=== Exercise data ===

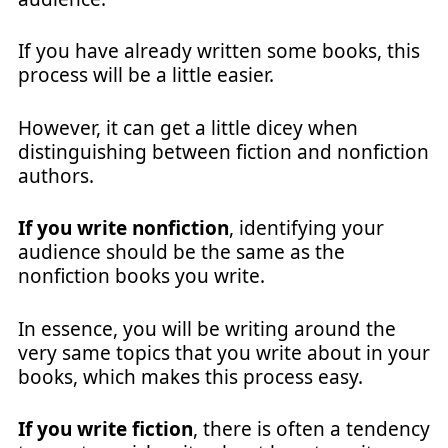
If you have already written some books, this
process will be a little easier.
However, it can get a little dicey when
distinguishing between fiction and nonfiction
authors.
If you write nonfiction
, identifying your
audience should be the same as the
nonfiction books you write.
In essence, you will be writing around the
very same topics that you write about in your
books, which makes this process easy.
If you write fiction
, there is often a tendency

===

| Task item |
Each line that contains the string "this" should be copied from the data above.

| Finished exercise |
If you have already written some books, this
books, which makes this process easy.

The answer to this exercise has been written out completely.